Do this with bands, dumbbells (trapped between your legs) and ‘manual resistance’ – e.g. get your training partner to pick up your leg as if he/she’s going for a single leg takedown, and get him/her to resist as you try and kick your leg back and plant your foot back on the floor.


Example MMA Strength Training Programme / workout

General Base of Strength

Day 1
warm up with something functional
– e.g. pummelling, drilling a technique with a partner, shadow boxing, skipping, shrimping, forward rolls, sit throughs
Foam roll the muscles you are about to use plus anything tight or knotted
Do some dynamic stretching – e.g. leg swings, sumo squats
Barbell Bench Press x 3 sets x 6 reps.
Final 2 sets are supersetted with medicine ball chest pass x 6 reps
– Rope climbs or thai clinch chin ups x 2 sets
Front Squats x 3 sets of 12 reps
– Depth jumps x 2 sets x 6 reps
Stability ball plank to press up x 2 sets x max reps
Dumbbell push press x 3 x 6 reps
Hammer ‘swings’ on the tyre x 2 sets of 12 reps (alternate right to left arm on each rep)

– Foam roll again and stretch – lower back, hip flexors and chest should be stretch after every workout (and every day IMO)

Day 2

warm up with something functional
– e.g. pummelling, drilling a technique with a partner, shadow boxing, skipping, shrimping, forward rolls, sit throughs
Foam roll the muscles you are about to use plus anything tight or knotted
Do some dynamic stretching – e.g. leg swings, sumo squats
Barbell Bent Over Row x 2 sets x 6 reps
Olympic Ring Row (put your feet up on something, hold a ring with one hand and pull yourself up) x 2 sets 12 reps
Power Shrugs x 3 sets x 4 reps
Power Cleans x 3 sets of 2 reps
Single leg squats or Bulgarian split squats x 2 sets x 12 reps
Kettle Bell bicep curls x 2 sets of 12 reps
Reverse Hyperextension x 2 sets x 12 reps
ball reverse hyperextension –

Reverse HyperExtension – Reverse HyperExtension

– Foam roll again and stretch – lower back, hip flexors and chest should be stretch after every workout (and every day IMO)

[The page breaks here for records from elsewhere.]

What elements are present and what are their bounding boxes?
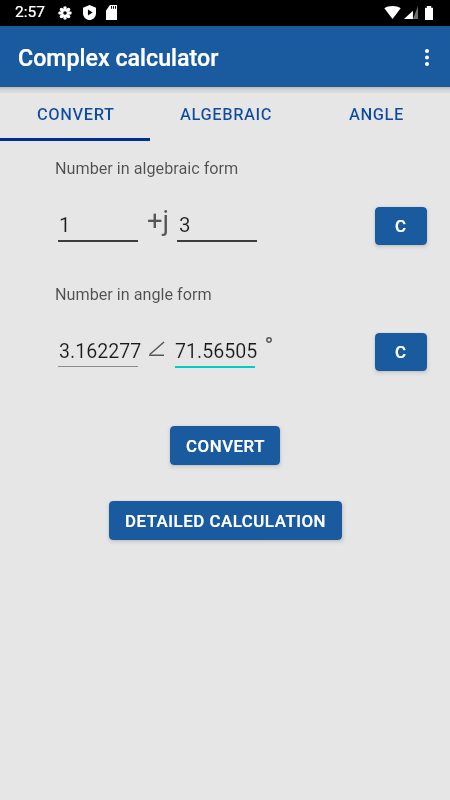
button[interactable]: DETAILED CALCULATION xyxy=(109,501,342,540)
button[interactable]: CONVERT xyxy=(170,426,280,465)
button[interactable]: C xyxy=(375,333,427,371)
staticText: CONVERT xyxy=(186,436,266,456)
staticText: 71.56505 xyxy=(175,340,258,363)
button[interactable]: ANGLE xyxy=(300,87,450,140)
button[interactable]: ALGEBRAIC xyxy=(150,87,300,140)
staticText: 3 xyxy=(179,213,191,237)
staticText: C xyxy=(395,216,407,236)
staticText: 3.162277 xyxy=(59,340,142,363)
staticText: ALGEBRAIC xyxy=(180,105,273,124)
staticText: +j xyxy=(147,204,170,236)
staticText: 1 xyxy=(59,213,71,237)
staticText: Complex calculator xyxy=(18,44,219,71)
staticText: Number in angle form xyxy=(55,285,212,304)
button[interactable]: C xyxy=(375,207,427,245)
staticText: 2:57 xyxy=(15,3,45,21)
staticText: CONVERT xyxy=(37,105,115,124)
button[interactable]: More options xyxy=(402,33,450,81)
staticText: DETAILED CALCULATION xyxy=(125,511,327,531)
staticText: ANGLE xyxy=(349,105,404,124)
staticText: C xyxy=(395,342,407,362)
staticText: Number in algebraic form xyxy=(55,159,239,178)
button[interactable]: CONVERT xyxy=(0,87,150,140)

Routine 2 routine /workout

Day 1
– Warm Up
– Front Squats x 3 sets of 6 to 8 reps
– High Pulls or Cleans x 5 sets of 3 reps
– Eccentric chin ups x 3 sets of 8 reps
Optional extra – Jumping Lunges x 1/2 sets of 10 reps (5 on each leg)
– One arm row on a stability ball x 2 sets of 8 reps (each arm)


Day 2
– Warm up
– Single leg Deadlift x 3 sets of 6 reps (on each leg)
– Single leg glute bridge on a bench x 3 sets of 6 reps

– High Pulls or cleans x 5 sets of 3 reps
– Bench Press x 2 sets of 6 reps (consider partial reps like bench press from the floor to save train on the shoulders which are often over-trained during MMA sessions)
– Hanging leg raises x 3 sets of max reps


Closing Thoughts

Please consider this:
If you are not at an elite level, and injury prevention & longevity are your goals, consider avoiding any functional exercises.

Sounds crazy?

Perhaps, but now I’m in my mid 30s, I actively avoid doing any grip strengthening work.

This is because, if I use my grip extensively when training in a gi, the last thing I want to do is burn out my grip and overtrain by doing gi chin ups etc.

In fact, I’ll look to do work on wrist extension, to prevent any imbalances.

I don’t want to overtrain my shoulders or place too much impact ‘through’ my back either, so I will generally avoid plyometrics.

Balance is key – vary training to avoid imbalances, and train intense for some periods, but less so for others.